Do Diário do Grande ABC

04/03/2021 | 23:59


No início do primeiro mandato à frente da Prefeitura de São Bernardo, em 2017, o prefeito Orlando Morando manifestou a intenção de repassar vários equipamentos municipais à iniciativa privada. Passaram-se quase cinco anos, ele foi reeleito, começou o segundo ciclo no Paço e até agora todas as tentativas de concessão obtiveram resultado nulo.

A mais recente foi a Cidade da Criança, que teve sessão de apresentação de propostas realizada ontem. Segundo o governo são-bernardense, ocorreram 93 downloads do edital do certame. Mesmo assim, ninguém se interessou a ponto de, efetivamente, formalizar uma oferta pelo histórico parque temático, que foi fundado em 1968, ocupa 37,7 mil metros quadrados no Jardim do Mar e foi tombado pelo Conselho Municipal de Patrimônio Histórico e Cultural desde 1990.

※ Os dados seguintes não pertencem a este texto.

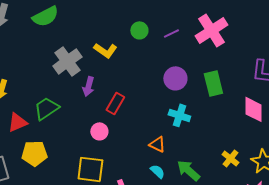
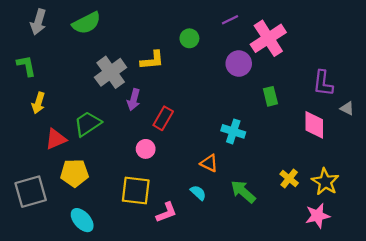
purple line: (171, 33) -> (230, 20), moved
yellow L-shape: (105, 50) -> (152, 60), turned -40
purple circle: (175, 78) -> (239, 64), moved
green rectangle: (213, 83) -> (270, 96), size x0.7
cyan semicircle: (157, 171) -> (198, 193), moved

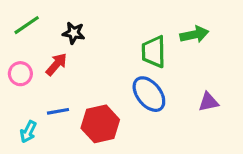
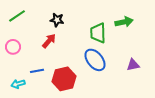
black star: (74, 33) -> (57, 20), moved
red arrow: (56, 64) -> (49, 41), moved
cyan arrow: (28, 132) -> (18, 84), turned 48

Esta foi a segunda vez que Morando tentou arrumar um dono para o espaço. Na primeira, um grupo de São Caetano chegou a arrematar, oferecendo R$ 5 milhões de outorga fixa e R$ 28,8 milhões de outorga variável para explorar o local por 15 anos. Mas o negócio não avançou. Agora, mesmo com baixa no valor para R$ 14,7 milhões e prazo mais esticado (25 anos), o centro de diversões não se mostrou atrativo.

Além da Cidade da Criança, Morando buscou terceirizar outros equipamentos. Dentre eles o Estádio 1º de Maio, cemitérios e o complexo esportivo do Baetão, que inclui o Estádio Municipal Giglio Portugal Pichinin. E também não obteve sucesso em nenhuma das empreitadas.

No caso da Cidade da Criança, a justificativa para o infortúnio foi a pandemia do novo coronavírus. Que, diga-se de passagem, é até bastante razoável.

A chegada da Covid-19 também teria sido a causa para o esfriamento das tratativas com a empresa Gool Soccer Consultoria Ltda, ligada a empresários que atuavam no EC São Bernardo. E as demais iniciativas, quais teriam sido os motivos para terem dado errado?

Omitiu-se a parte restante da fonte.